The empirical analysis encompassed two distinct robotic setups—a hopping task on a single-leg robot and a fixed-base manipulator performing a force-sensitive wiping task. The authors demonstrated that variable gain policies significantly streamlined the learning process and improved robustness to environmental uncertainties, as compared to fixed-gain and direct torque policies.

  • In the hopping task, the variable gain controller achieved superior performance, demonstrating smoother motion transitions upon contact.
  • The manipulator task highlighted how dynamic impedance modulation facilitated stable interaction force control even amidst uncertain surface characteristics.
  • A trajectory tracking regularization term was introduced, simplifying policy outputs without sacrificing performance.

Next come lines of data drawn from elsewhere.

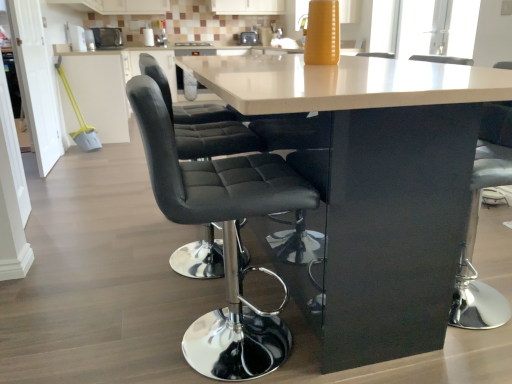 Question: Is metallic silver toaster at upper left, the 1th appliance viewed from the left, oriented towards metallic silver toaster at center, which is the first appliance from right to left?

Choices:
 (A) yes
 (B) no

Answer: (B)

Question: Does metallic silver toaster at upper left, the 1th appliance viewed from the left, have a lesser width compared to metallic silver toaster at center, placed as the 2th appliance when sorted from front to back?

Choices:
 (A) yes
 (B) no

Answer: (B)

Question: From the image's perspective, is metallic silver toaster at upper left, which appears as the first appliance when viewed from the front, on metallic silver toaster at center, which is the first appliance from right to left?

Choices:
 (A) yes
 (B) no

Answer: (B)

Question: Is metallic silver toaster at center, acting as the 1th appliance starting from the back, located within metallic silver toaster at upper left, which appears as the first appliance when viewed from the front?

Choices:
 (A) yes
 (B) no

Answer: (B)

Question: Considering the relative positions of metallic silver toaster at upper left, which appears as the first appliance when viewed from the front, and metallic silver toaster at center, placed as the 2th appliance when sorted from front to back, in the image provided, is metallic silver toaster at upper left, which appears as the first appliance when viewed from the front, in front of metallic silver toaster at center, placed as the 2th appliance when sorted from front to back,?

Choices:
 (A) yes
 (B) no

Answer: (A)

Question: Does metallic silver toaster at upper left, the second appliance in the back-to-front sequence, appear on the left side of metallic silver toaster at center, acting as the 1th appliance starting from the back?

Choices:
 (A) no
 (B) yes

Answer: (B)

Question: Considering the relative sizes of glossy black table at center and white glossy counter at center in the image provided, is glossy black table at center wider than white glossy counter at center?

Choices:
 (A) yes
 (B) no

Answer: (B)

Question: Does glossy black table at center have a lesser height compared to white glossy counter at center?

Choices:
 (A) yes
 (B) no

Answer: (A)

Question: Can you confirm if glossy black table at center is positioned to the right of white glossy counter at center?

Choices:
 (A) yes
 (B) no

Answer: (A)

Question: Is glossy black table at center oriented towards white glossy counter at center?

Choices:
 (A) yes
 (B) no

Answer: (B)

Question: Is glossy black table at center not near white glossy counter at center?

Choices:
 (A) yes
 (B) no

Answer: (A)

Question: Is the depth of glossy black table at center less than that of white glossy counter at center?

Choices:
 (A) yes
 (B) no

Answer: (A)

Question: Is metallic silver toaster at upper left, the 1th appliance viewed from the left, directly adjacent to white glossy cabinet at upper left?

Choices:
 (A) yes
 (B) no

Answer: (B)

This term ensured policy interpretability and enabled direct deployment onto real hardware without notable loss in efficacy.

Implications for Future Research and Applications

This paper entails meaningful implications for the design of RL frameworks in robotics, emphasizing the importance of adaptive control strategies over traditional fixed action spaces. The approach can be extended to more complex robotic systems, where robustness to environmental unpredictability is crucial—such as autonomous vehicular navigation or humanoid robot manipulation tasks. Future work might focus on integrating these strategies with multi-agent learning paradigms or exploring their efficacy in environments with dynamically evolving constraints.

Conclusion

The paper presents a compelling case for the use of variable impedance control within joint space as a viable reinforcement learning strategy for contact-sensitive robotic tasks. By methodically evaluating several controller configurations, the authors provide profound insights into enhancing RL-based robotic interaction with complex environments, thus paving the way for more versatile and resilient autonomous robotic applications.